Published: 05th August 2022
#WhatTheFAQ: From the Great Flood of 99, to 2018 and now — Why does Kerala face the fury of rains every year?
As the state of Kerala stares at a repeat of the disastrous floods it witnessed in 2018, let’s find out why the state faces the wrath of rains every year and what is different about it this year
The state of Kerala has been witnessing heavy rains with reservoirs at their full capacity and rivers overflowing for the past few days. Kerala's Pathanamthitta (in central Kerala) registered a maximum of 150 mm rainfall on Sunday, July 30 followed by Idukki and Kollam at around 100 mm.
In fact, as many as 46 people have been killed in rain-related incidents from July 29 to August 4 and over 6,400 people have been shifted to relief camps. But this is not the first time this is happening.
Why does the state witness extreme rain-related incidents year after year? What measures has the state taken to prevent further damage and loss?
What has been the history with Kerala rains?
The state witnessed extreme rainfall in 2018 which triggered the worst flood in the country in a century. There was an unusually high amount of rainfall that killed around 483 people and displaced many from their homes. As per the rainfall records of the Indian Meteorological Department (IMD), it has been found that the rainfall patterns recorded during August 2018 were comparable to the storm that occurred in the year 1924 in the state which is still fresh in the minds of many and is commonly referred to as the “Great Flood of 99” (as it occurred in the year 1099 according to the Malayalam Calendar). Although there are no official records from this period, reports point out that the death toll of the Great Flood of 99 is believed to be around 1,000.
In 2019, another spell of heavy rain drenched the state and left many houses crumbling and people scrambling to save their lives.

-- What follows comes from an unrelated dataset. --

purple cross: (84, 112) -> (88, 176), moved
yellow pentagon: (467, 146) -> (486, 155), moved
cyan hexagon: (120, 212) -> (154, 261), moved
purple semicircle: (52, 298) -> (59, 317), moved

Why does this happen every year?
Researchers have attributed multiple reasons including the state’s location and geography, to these heavy torrential rains. A study published by researchers from the Indian Institute of Technology Bhubaneshwar, stated that a surge in moisture packet helped by the Arabian Sea monsoon flow, depression over the Bay of Bengal and features of the Western Ghats mountains triggered the torrential rains in the state in August 2018. In fact, similar conditions were responsible for the flood-like situation in the state in 2019 as well which killed 121 people. Another study conducted by the Cochin University of Science and Technology (CUSAT), Miami University, IMD and the Indian Institute of Tropical Meteorology said that the cloudburst (pattern of rain that causes heavy rain over a limited area) phenomenon causes regular floods in Kerala.

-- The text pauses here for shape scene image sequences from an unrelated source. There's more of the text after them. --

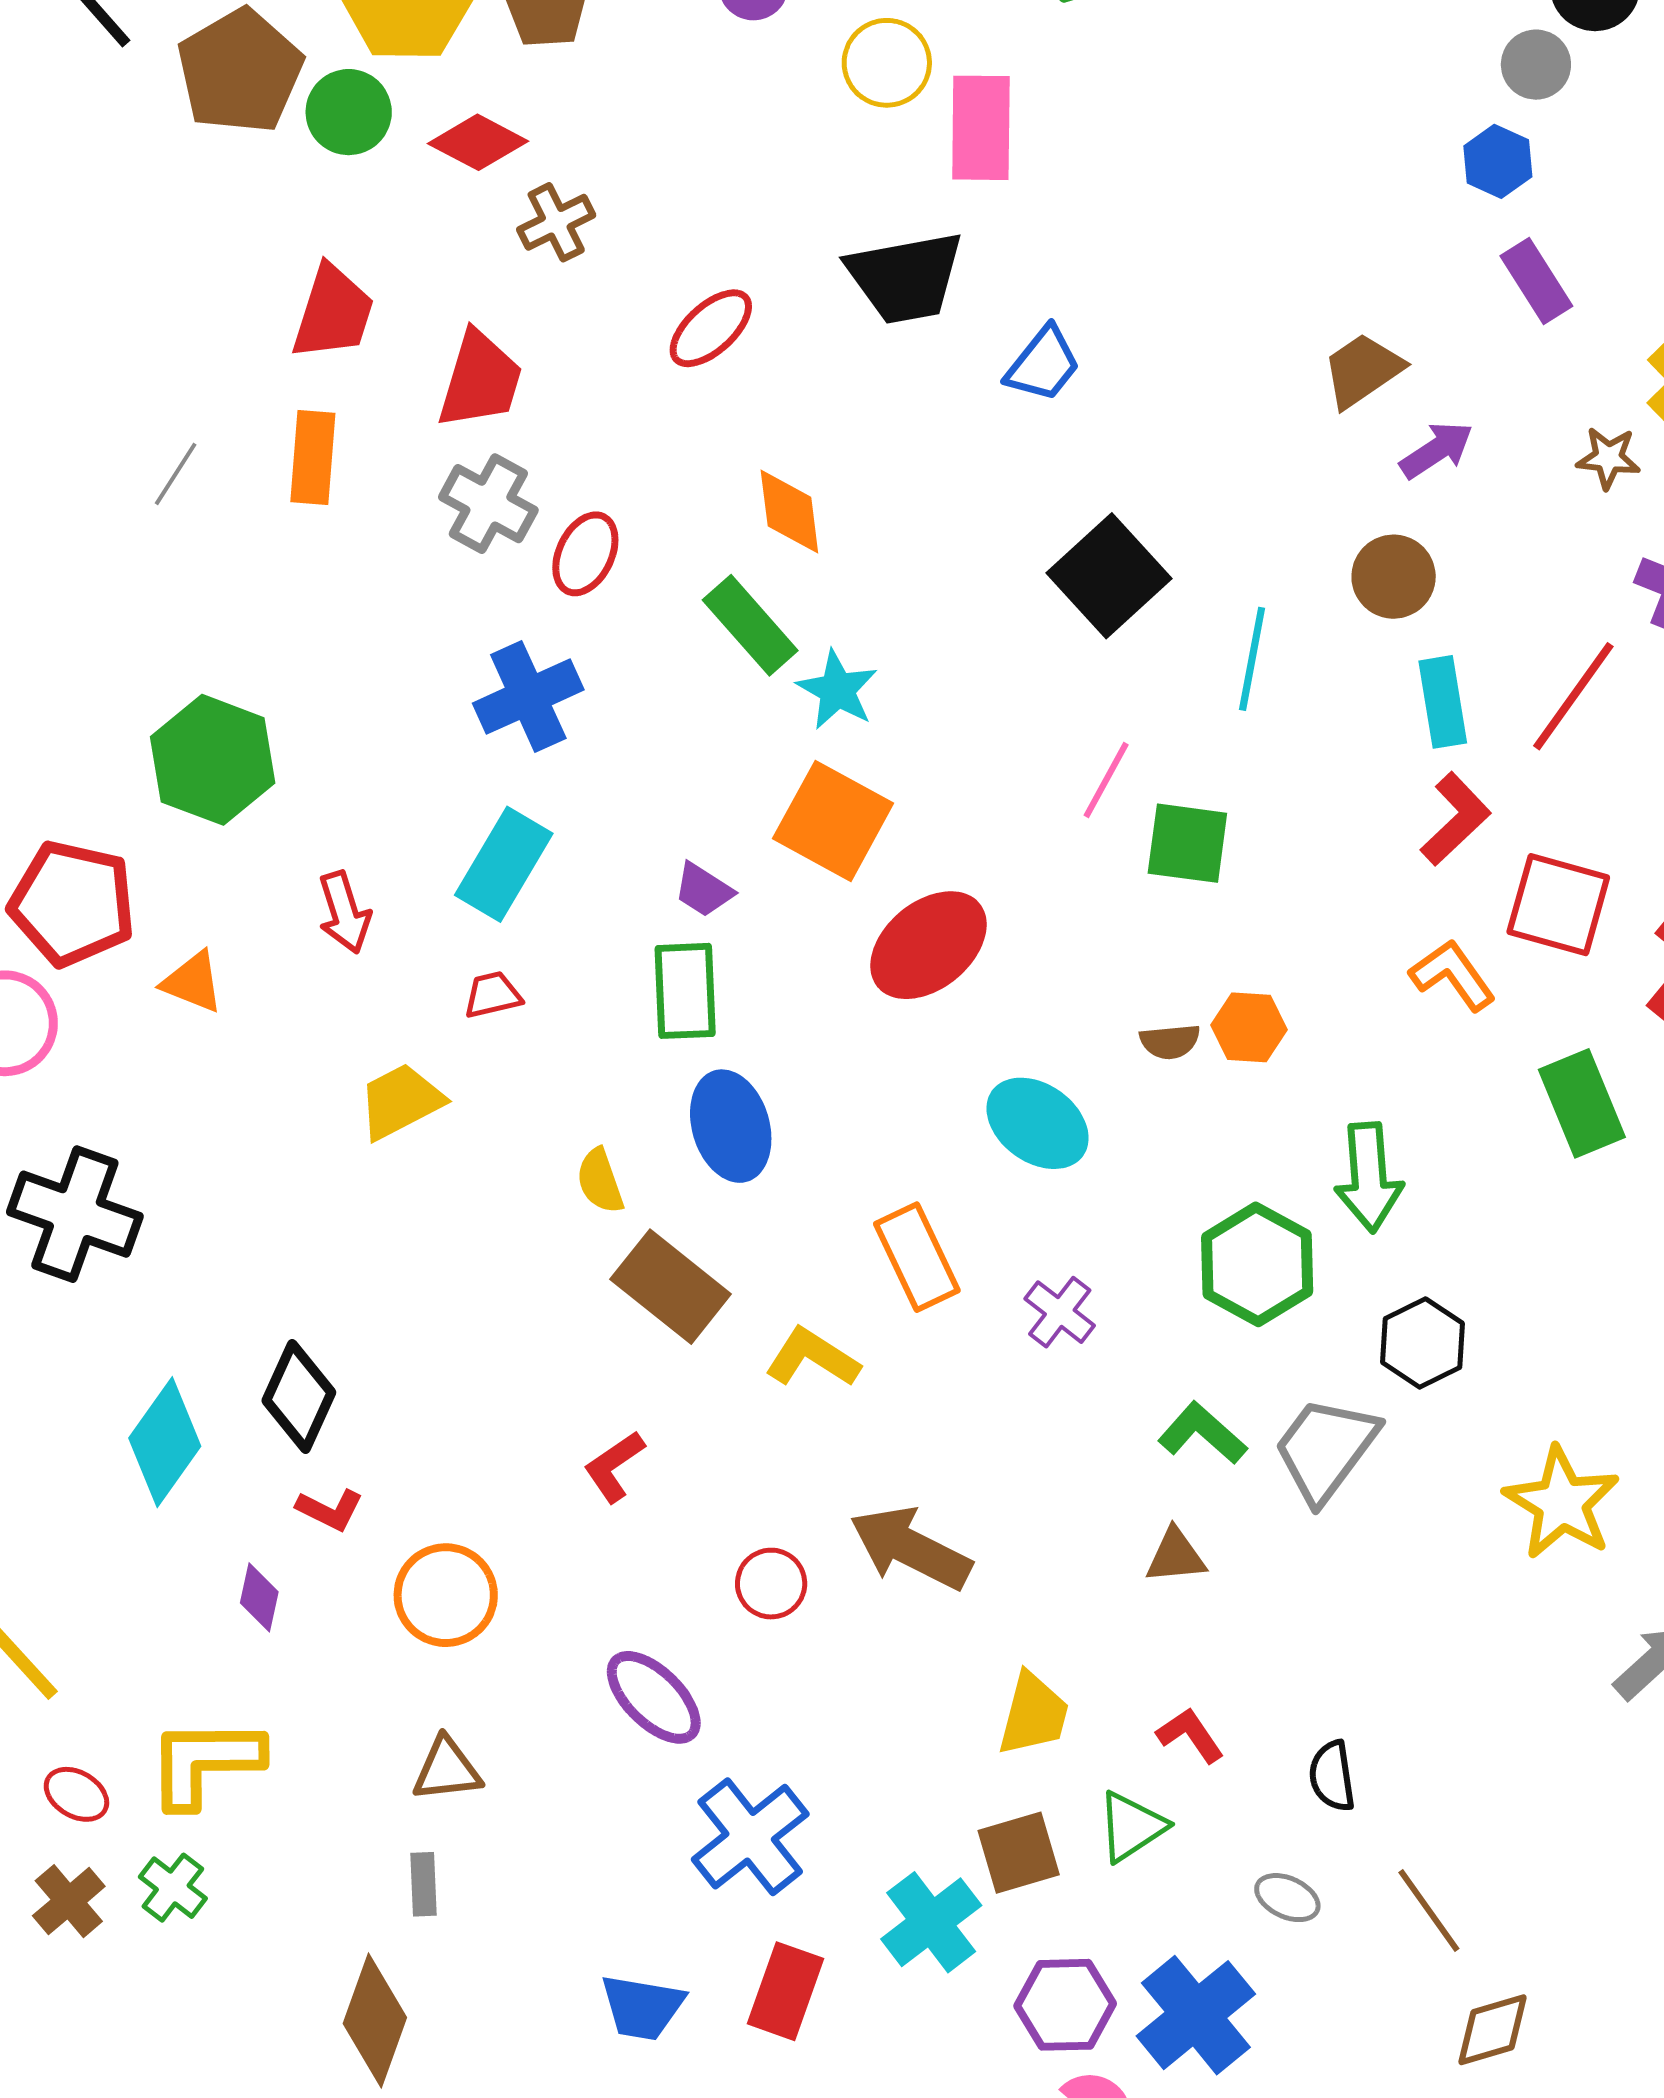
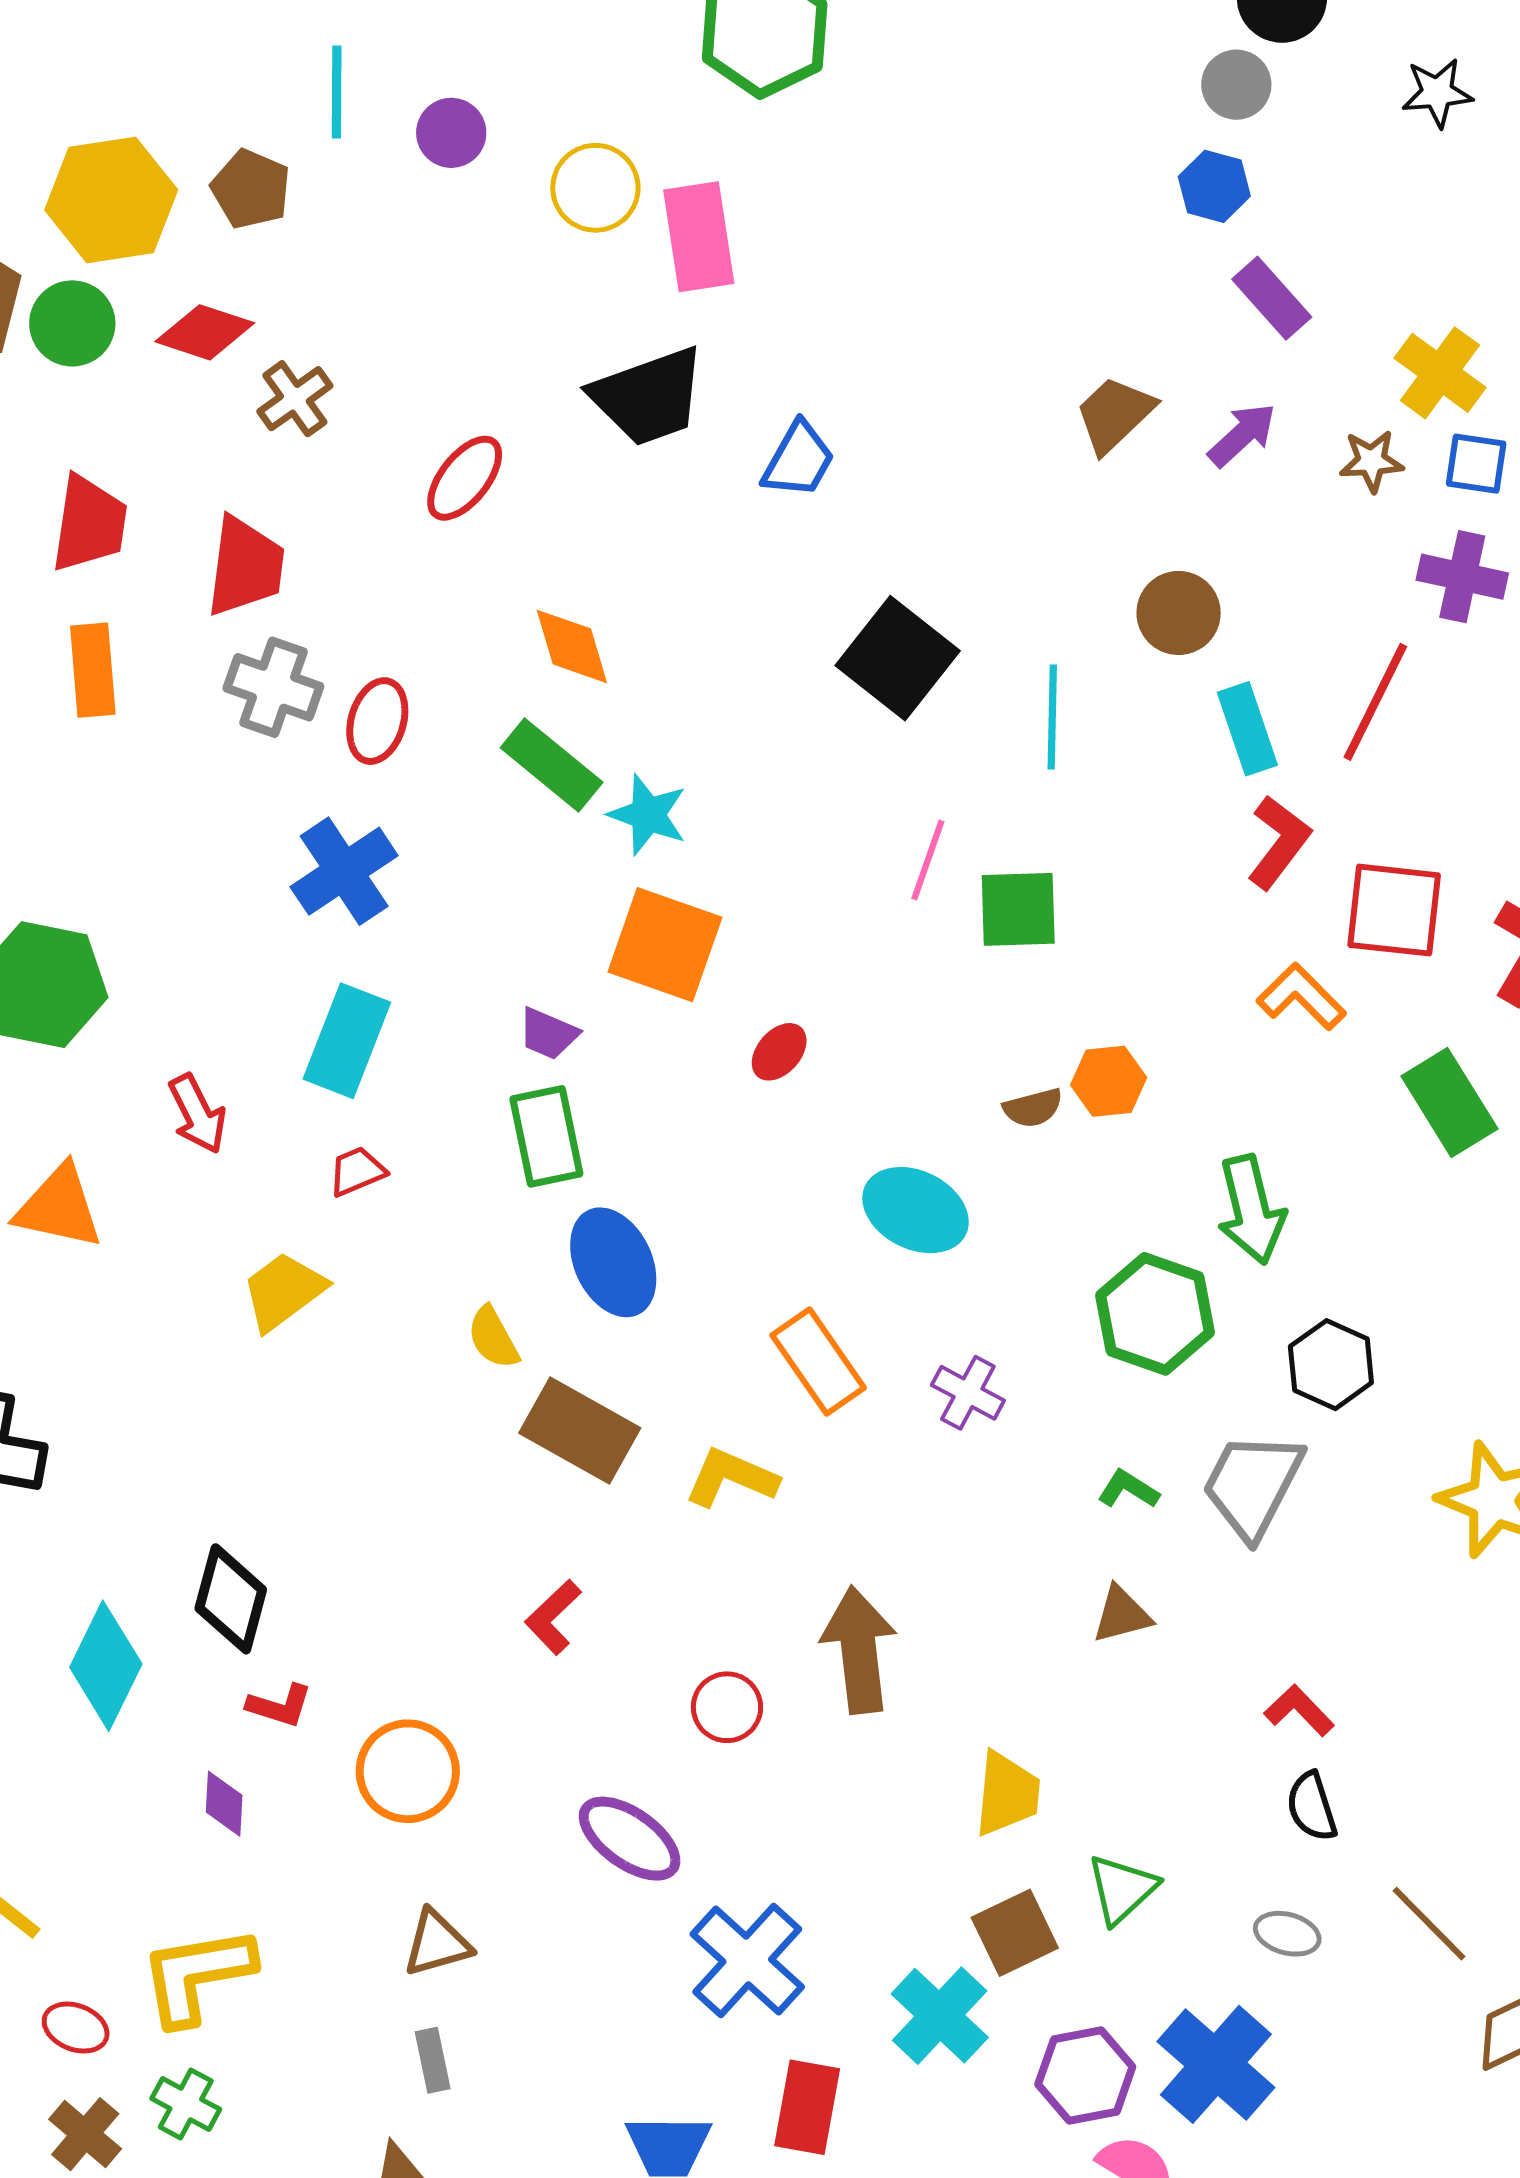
purple arrow: (1437, 450) -> (1242, 435), moved
red ellipse: (928, 945) -> (779, 1052), size x0.5
orange triangle: (193, 982) -> (59, 1207), size x1.4
green L-shape: (1202, 1433) -> (1128, 1489), size x0.7
brown arrow: (911, 1548) -> (859, 1650), turned 66
red L-shape: (1190, 1735) -> (1299, 1710), moved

Additionally reports by the IMD have suggested that it is very hard to predict these cloudbursts due to its very small scale in space and time. They stated that a fine network of radars is required to be able to detect the likelihood of a cloudburst which could prove to be expensive. Meanwhile, a report by the Comptroller and Auditor General (CAG) in November 2021 revealed flaws in the management of the flood situation in the state, including the failure in issuing necessary alerts when the situation deteriorated, in 2018. The report shockingly pointed toward the mismanagement in flood preparedness of the state wherein there was a lack of real-time data on rainfall, water levels in important dams, and poor communication infrastructure in several dam sites.

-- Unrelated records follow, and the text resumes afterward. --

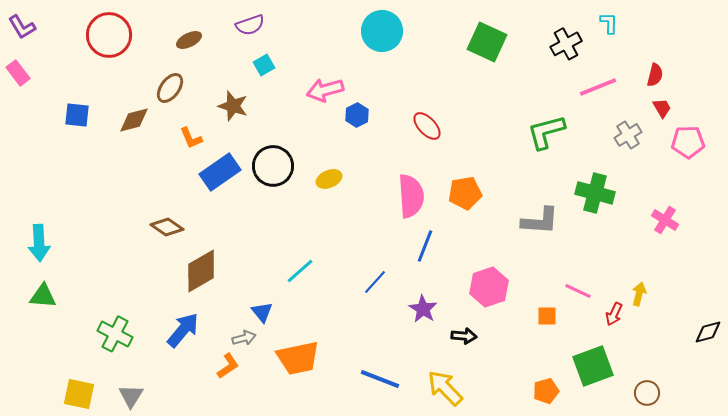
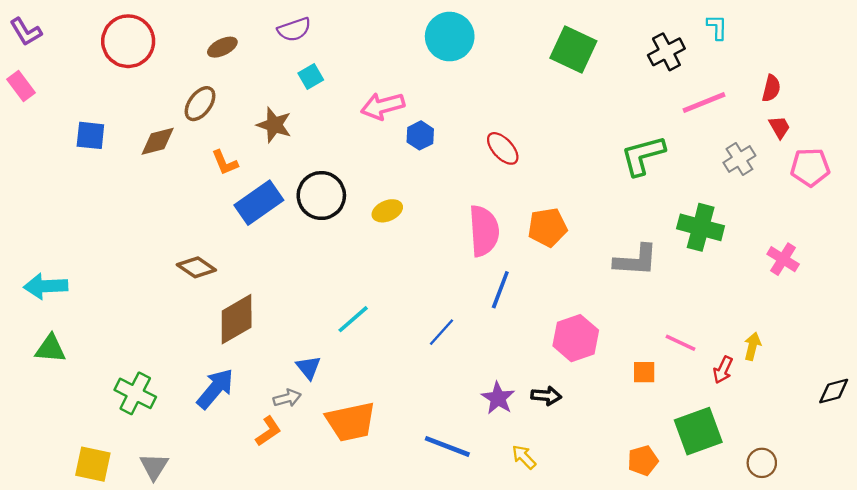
cyan arrow: (39, 243) -> (46, 286), turned 90
purple star: (423, 309) -> (498, 398), moved
yellow arrow: (445, 388) -> (524, 457), size x0.6

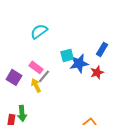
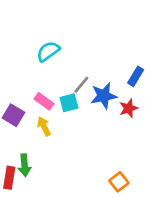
cyan square: (67, 55) -> (69, 103), moved
gray line: (44, 76) -> (81, 85), moved

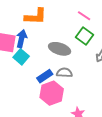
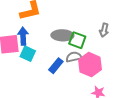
green square: (84, 36) -> (77, 40), moved
pink hexagon: (52, 93) -> (90, 65), moved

What is different about it this year?
This year, the state is under the influence of at least three rainfall-triggering weather conditions. With strong westerly winds flowing in from the Arabian Sea, the presence of an east-west shear zone that is allowing monsoon winds to remain active and presence of a north-south trough running between Chhattisgarh and Comorin areas, is causing widespread rainfall in the state, according to weather reports.
A red alert was issued by the state yesterday, August 4 in eight districts (a red alert indicates heavy to extremely heavy rains of over 20 cm in 24 hours). Taking lessons from the bitter experience in 2018, the state has made multiple arrangements for relief for those who are affected. Those in areas where people were displaced during the 2018 floods, especially those in low-lying areas of Thrissur and Ernakulam districts, have been advised to move to camps.
What measures has the state taken?
The state has already deployed nine teams of the National Disaster Response Force (NDRF) in various areas. The Thrissur Collector has requested all those people who were asked to move out of their houses during the floods in 2018 and 2019 to vacate immediately, according to reports. The famous Sabarimala temple has now restricted entry to devotees. Additionally, the National Testing Agency (NTA) has postponed the Common University Entrance Test Undergraduate (CUET UG) 2022 exam in the state, which will now be held from tomorrow, August 6. Reports have also pointed out that a total of 14 relief camps have been set up in the state. The government has also cautioned people against the spread of various contagious diseases and has issued directives to prevent the same.